### Entries provided
====

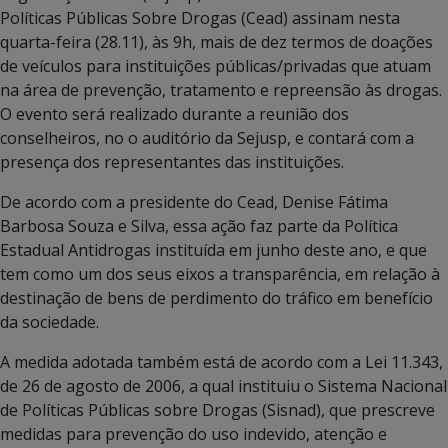
Políticas Públicas Sobre Drogas (Cead) assinam nesta
quarta-feira (28.11), às 9h, mais de dez termos de doações
de veículos para instituições públicas/privadas que atuam
na área de prevenção, tratamento e repreensão às drogas.
O evento será realizado durante a reunião dos
conselheiros, no o auditório da Sejusp, e contará com a
presença dos representantes das instituições.
De acordo com a presidente do Cead, Denise Fátima
Barbosa Souza e Silva, essa ação faz parte da Política
Estadual Antidrogas instituída em junho deste ano, e que
tem como um dos seus eixos a transparência, em relação à
destinação de bens de perdimento do tráfico em benefício
da sociedade.
A medida adotada também está de acordo com a Lei 11.343,
de 26 de agosto de 2006, a qual instituiu o Sistema Nacional
de Políticas Públicas sobre Drogas (Sisnad), que prescreve
medidas para prevenção do uso indevido, atenção e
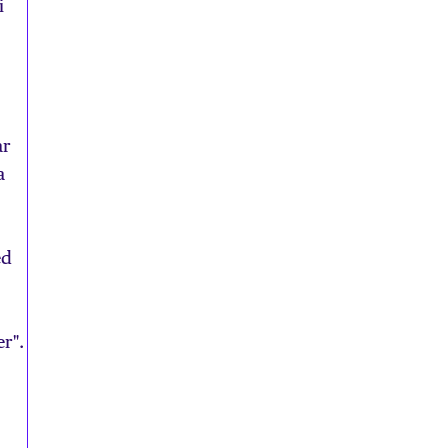
i
ar
a
ed
r".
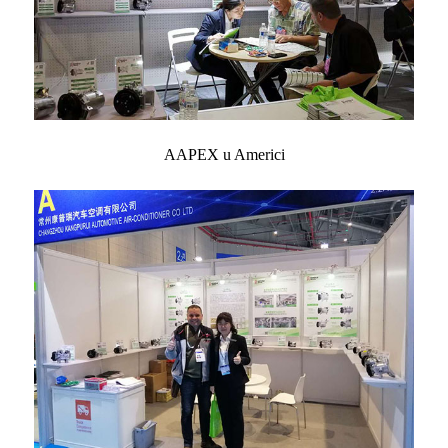
AAPEX u Americi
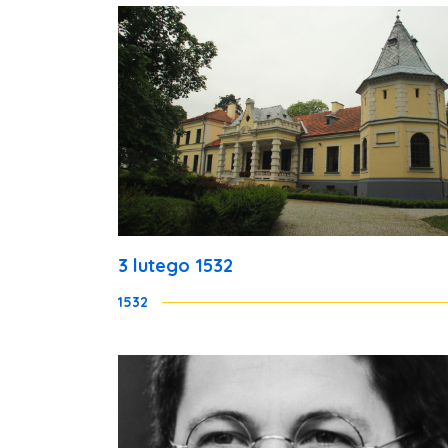
3 lutego 1532
1532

====

Retype the data in full. Images do not go in the copy.

Políticas Públicas Sobre Drogas (Cead) assinam nesta
quarta-feira (28.11), às 9h, mais de dez termos de doações
de veículos para instituições públicas/privadas que atuam
na área de prevenção, tratamento e repreensão às drogas.
O evento será realizado durante a reunião dos
conselheiros, no o auditório da Sejusp, e contará com a
presença dos representantes das instituições.
De acordo com a presidente do Cead, Denise Fátima
Barbosa Souza e Silva, essa ação faz parte da Política
Estadual Antidrogas instituída em junho deste ano, e que
tem como um dos seus eixos a transparência, em relação à
destinação de bens de perdimento do tráfico em benefício
da sociedade.
A medida adotada também está de acordo com a Lei 11.343,
de 26 de agosto de 2006, a qual instituiu o Sistema Nacional
de Políticas Públicas sobre Drogas (Sisnad), que prescreve
medidas para prevenção do uso indevido, atenção e
i
ar
a
ed
r".
AAPEX u Americi
3 lutego 1532
1532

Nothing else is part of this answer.